(Your instructions):
Nothing but an exact copy of the data should be output.

(Dataset entries)
....
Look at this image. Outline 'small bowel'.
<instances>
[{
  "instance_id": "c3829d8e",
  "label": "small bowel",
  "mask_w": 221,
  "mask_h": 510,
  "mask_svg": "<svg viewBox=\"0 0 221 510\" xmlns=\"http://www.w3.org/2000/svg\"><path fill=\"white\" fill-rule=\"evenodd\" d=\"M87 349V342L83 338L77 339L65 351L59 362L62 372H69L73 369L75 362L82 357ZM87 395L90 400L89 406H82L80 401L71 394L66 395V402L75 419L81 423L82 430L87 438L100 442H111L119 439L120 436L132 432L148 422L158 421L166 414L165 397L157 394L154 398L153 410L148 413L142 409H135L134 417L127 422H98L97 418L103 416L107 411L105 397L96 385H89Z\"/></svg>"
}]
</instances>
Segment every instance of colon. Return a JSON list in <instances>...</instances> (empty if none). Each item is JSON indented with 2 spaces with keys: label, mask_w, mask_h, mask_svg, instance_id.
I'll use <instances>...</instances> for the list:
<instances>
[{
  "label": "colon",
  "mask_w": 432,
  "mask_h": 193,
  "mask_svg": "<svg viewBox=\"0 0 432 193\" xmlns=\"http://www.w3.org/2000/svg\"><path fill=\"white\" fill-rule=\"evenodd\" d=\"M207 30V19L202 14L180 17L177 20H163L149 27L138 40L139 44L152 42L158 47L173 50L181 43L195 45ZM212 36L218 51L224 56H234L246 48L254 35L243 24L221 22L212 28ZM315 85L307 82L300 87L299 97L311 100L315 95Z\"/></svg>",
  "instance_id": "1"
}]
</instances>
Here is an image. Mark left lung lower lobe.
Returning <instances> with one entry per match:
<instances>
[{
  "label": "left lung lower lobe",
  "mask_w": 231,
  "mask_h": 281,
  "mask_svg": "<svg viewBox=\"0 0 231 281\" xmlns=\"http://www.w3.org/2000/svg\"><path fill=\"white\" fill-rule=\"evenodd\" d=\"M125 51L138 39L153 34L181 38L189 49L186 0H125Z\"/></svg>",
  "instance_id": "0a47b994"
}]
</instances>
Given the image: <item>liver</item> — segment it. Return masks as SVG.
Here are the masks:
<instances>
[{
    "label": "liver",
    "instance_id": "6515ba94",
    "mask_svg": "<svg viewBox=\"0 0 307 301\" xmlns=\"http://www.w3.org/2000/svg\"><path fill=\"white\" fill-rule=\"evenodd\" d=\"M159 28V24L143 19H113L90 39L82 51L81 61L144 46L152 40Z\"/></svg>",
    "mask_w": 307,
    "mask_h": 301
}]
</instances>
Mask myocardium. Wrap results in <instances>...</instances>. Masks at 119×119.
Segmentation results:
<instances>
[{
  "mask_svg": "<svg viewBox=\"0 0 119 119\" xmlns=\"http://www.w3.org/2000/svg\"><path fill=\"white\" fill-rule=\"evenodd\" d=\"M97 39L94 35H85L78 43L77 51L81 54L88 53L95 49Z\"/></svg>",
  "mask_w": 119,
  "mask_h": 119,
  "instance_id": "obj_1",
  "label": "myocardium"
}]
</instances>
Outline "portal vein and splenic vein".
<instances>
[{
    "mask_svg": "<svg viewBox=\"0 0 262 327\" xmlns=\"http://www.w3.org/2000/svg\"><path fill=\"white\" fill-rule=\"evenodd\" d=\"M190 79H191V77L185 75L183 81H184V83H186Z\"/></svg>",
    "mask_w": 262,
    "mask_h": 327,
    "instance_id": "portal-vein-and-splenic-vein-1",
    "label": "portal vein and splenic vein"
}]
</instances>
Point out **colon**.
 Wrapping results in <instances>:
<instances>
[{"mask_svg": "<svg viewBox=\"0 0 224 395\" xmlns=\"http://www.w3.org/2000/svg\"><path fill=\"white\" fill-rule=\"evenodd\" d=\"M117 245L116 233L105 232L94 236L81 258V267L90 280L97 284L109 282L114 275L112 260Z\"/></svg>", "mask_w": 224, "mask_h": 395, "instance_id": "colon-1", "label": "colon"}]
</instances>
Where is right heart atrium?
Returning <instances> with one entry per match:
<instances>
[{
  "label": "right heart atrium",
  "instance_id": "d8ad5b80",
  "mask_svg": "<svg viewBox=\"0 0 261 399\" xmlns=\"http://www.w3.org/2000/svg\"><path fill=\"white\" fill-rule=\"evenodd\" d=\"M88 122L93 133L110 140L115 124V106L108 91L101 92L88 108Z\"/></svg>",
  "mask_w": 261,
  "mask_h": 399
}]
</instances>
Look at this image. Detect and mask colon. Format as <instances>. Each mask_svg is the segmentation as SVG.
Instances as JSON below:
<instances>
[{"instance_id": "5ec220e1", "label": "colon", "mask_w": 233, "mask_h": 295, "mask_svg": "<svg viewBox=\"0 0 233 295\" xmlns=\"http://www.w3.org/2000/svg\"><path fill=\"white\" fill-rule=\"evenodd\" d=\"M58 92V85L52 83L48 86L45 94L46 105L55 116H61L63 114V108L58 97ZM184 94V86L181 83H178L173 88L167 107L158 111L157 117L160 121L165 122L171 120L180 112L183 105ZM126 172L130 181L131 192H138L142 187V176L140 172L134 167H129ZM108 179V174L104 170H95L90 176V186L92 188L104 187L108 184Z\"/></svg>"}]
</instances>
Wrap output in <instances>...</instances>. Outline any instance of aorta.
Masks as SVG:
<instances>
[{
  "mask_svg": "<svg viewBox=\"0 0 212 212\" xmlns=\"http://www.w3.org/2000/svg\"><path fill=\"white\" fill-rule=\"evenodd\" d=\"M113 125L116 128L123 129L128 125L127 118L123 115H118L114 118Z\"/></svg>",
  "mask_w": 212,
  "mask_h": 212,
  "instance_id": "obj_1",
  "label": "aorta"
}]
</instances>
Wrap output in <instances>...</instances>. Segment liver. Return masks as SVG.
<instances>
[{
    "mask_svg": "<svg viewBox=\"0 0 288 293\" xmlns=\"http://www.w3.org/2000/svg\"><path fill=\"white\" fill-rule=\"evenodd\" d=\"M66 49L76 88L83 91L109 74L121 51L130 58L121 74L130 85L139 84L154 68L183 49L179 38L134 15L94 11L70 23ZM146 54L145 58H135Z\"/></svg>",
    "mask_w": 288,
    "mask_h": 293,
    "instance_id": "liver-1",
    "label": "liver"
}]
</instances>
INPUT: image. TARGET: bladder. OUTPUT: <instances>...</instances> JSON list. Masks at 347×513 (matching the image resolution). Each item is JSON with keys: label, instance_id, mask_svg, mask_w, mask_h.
....
(Task output):
Look at this image. Outline 'small bowel'.
<instances>
[{
  "instance_id": "c3829d8e",
  "label": "small bowel",
  "mask_w": 221,
  "mask_h": 510,
  "mask_svg": "<svg viewBox=\"0 0 221 510\" xmlns=\"http://www.w3.org/2000/svg\"><path fill=\"white\" fill-rule=\"evenodd\" d=\"M87 349V342L83 338L77 339L65 351L59 362L62 372H69L73 369L75 362L82 357ZM87 395L90 400L89 406H82L80 401L71 394L66 395V402L75 419L81 423L82 430L87 438L100 442H111L119 439L120 436L132 432L148 422L158 421L166 414L165 397L157 394L154 398L153 410L148 413L142 409H135L134 417L127 422H98L97 418L103 416L107 411L105 397L96 385H89Z\"/></svg>"
}]
</instances>
Segment every instance of colon. Return a JSON list in <instances>...</instances> (empty if none). Each item is JSON indented with 2 spaces with keys: label, mask_w, mask_h, mask_svg, instance_id.
I'll use <instances>...</instances> for the list:
<instances>
[{
  "label": "colon",
  "mask_w": 432,
  "mask_h": 193,
  "mask_svg": "<svg viewBox=\"0 0 432 193\" xmlns=\"http://www.w3.org/2000/svg\"><path fill=\"white\" fill-rule=\"evenodd\" d=\"M207 30V19L202 14L180 17L177 20H163L149 27L138 40L139 44L152 42L158 47L173 50L181 43L195 45ZM212 36L218 51L224 56H234L246 48L254 35L243 24L221 22L212 28ZM315 85L307 82L300 87L299 97L311 100L315 95Z\"/></svg>",
  "instance_id": "1"
}]
</instances>
Here is an image. Mark left lung lower lobe.
Returning <instances> with one entry per match:
<instances>
[{
  "label": "left lung lower lobe",
  "mask_w": 231,
  "mask_h": 281,
  "mask_svg": "<svg viewBox=\"0 0 231 281\" xmlns=\"http://www.w3.org/2000/svg\"><path fill=\"white\" fill-rule=\"evenodd\" d=\"M125 51L138 39L153 34L181 38L189 49L186 0H125Z\"/></svg>",
  "instance_id": "0a47b994"
}]
</instances>
Given the image: <item>liver</item> — segment it. Return masks as SVG.
Here are the masks:
<instances>
[{
    "label": "liver",
    "instance_id": "6515ba94",
    "mask_svg": "<svg viewBox=\"0 0 307 301\" xmlns=\"http://www.w3.org/2000/svg\"><path fill=\"white\" fill-rule=\"evenodd\" d=\"M159 28V24L143 19H113L90 39L82 51L81 61L144 46L152 40Z\"/></svg>",
    "mask_w": 307,
    "mask_h": 301
}]
</instances>
Mask myocardium. Wrap results in <instances>...</instances>. Masks at 119×119.
Segmentation results:
<instances>
[{
  "mask_svg": "<svg viewBox=\"0 0 119 119\" xmlns=\"http://www.w3.org/2000/svg\"><path fill=\"white\" fill-rule=\"evenodd\" d=\"M97 39L94 35H85L78 43L77 51L81 54L88 53L95 49Z\"/></svg>",
  "mask_w": 119,
  "mask_h": 119,
  "instance_id": "obj_1",
  "label": "myocardium"
}]
</instances>
Outline "portal vein and splenic vein".
<instances>
[{
    "mask_svg": "<svg viewBox=\"0 0 262 327\" xmlns=\"http://www.w3.org/2000/svg\"><path fill=\"white\" fill-rule=\"evenodd\" d=\"M190 79H191V77L185 75L183 81H184V83H186Z\"/></svg>",
    "mask_w": 262,
    "mask_h": 327,
    "instance_id": "portal-vein-and-splenic-vein-1",
    "label": "portal vein and splenic vein"
}]
</instances>
Point out **colon**.
 Wrapping results in <instances>:
<instances>
[{"mask_svg": "<svg viewBox=\"0 0 224 395\" xmlns=\"http://www.w3.org/2000/svg\"><path fill=\"white\" fill-rule=\"evenodd\" d=\"M117 245L116 233L105 232L94 236L81 258V267L90 280L97 284L109 282L114 275L112 260Z\"/></svg>", "mask_w": 224, "mask_h": 395, "instance_id": "colon-1", "label": "colon"}]
</instances>
Where is right heart atrium?
Returning <instances> with one entry per match:
<instances>
[{
  "label": "right heart atrium",
  "instance_id": "d8ad5b80",
  "mask_svg": "<svg viewBox=\"0 0 261 399\" xmlns=\"http://www.w3.org/2000/svg\"><path fill=\"white\" fill-rule=\"evenodd\" d=\"M88 122L93 133L110 140L115 124V106L108 91L101 92L88 108Z\"/></svg>",
  "mask_w": 261,
  "mask_h": 399
}]
</instances>
Look at this image. Detect and mask colon. Format as <instances>. Each mask_svg is the segmentation as SVG.
Instances as JSON below:
<instances>
[{"instance_id": "5ec220e1", "label": "colon", "mask_w": 233, "mask_h": 295, "mask_svg": "<svg viewBox=\"0 0 233 295\" xmlns=\"http://www.w3.org/2000/svg\"><path fill=\"white\" fill-rule=\"evenodd\" d=\"M58 92V85L52 83L48 86L45 94L46 105L55 116H61L63 114V108L58 97ZM184 94V86L181 83H178L173 88L167 107L158 111L157 117L160 121L165 122L171 120L180 112L183 105ZM126 172L130 181L131 192H138L142 187V176L140 172L134 167H129ZM108 179V174L104 170H95L90 176V186L92 188L104 187L108 184Z\"/></svg>"}]
</instances>
Wrap output in <instances>...</instances>. Outline any instance of aorta.
Masks as SVG:
<instances>
[{
  "mask_svg": "<svg viewBox=\"0 0 212 212\" xmlns=\"http://www.w3.org/2000/svg\"><path fill=\"white\" fill-rule=\"evenodd\" d=\"M113 125L116 128L123 129L128 125L127 118L123 115H118L114 118Z\"/></svg>",
  "mask_w": 212,
  "mask_h": 212,
  "instance_id": "obj_1",
  "label": "aorta"
}]
</instances>
Wrap output in <instances>...</instances>. Segment liver. Return masks as SVG.
<instances>
[{
    "mask_svg": "<svg viewBox=\"0 0 288 293\" xmlns=\"http://www.w3.org/2000/svg\"><path fill=\"white\" fill-rule=\"evenodd\" d=\"M66 49L76 88L83 91L109 74L121 51L130 58L121 74L130 85L139 84L154 68L183 49L179 38L134 15L94 11L70 23ZM146 54L145 58H135Z\"/></svg>",
    "mask_w": 288,
    "mask_h": 293,
    "instance_id": "liver-1",
    "label": "liver"
}]
</instances>
INPUT: image. TARGET: bladder. OUTPUT: <instances>...</instances> JSON list. Masks at 347×513 (matching the image resolution). Each item is JSON with keys: label, instance_id, mask_svg, mask_w, mask_h.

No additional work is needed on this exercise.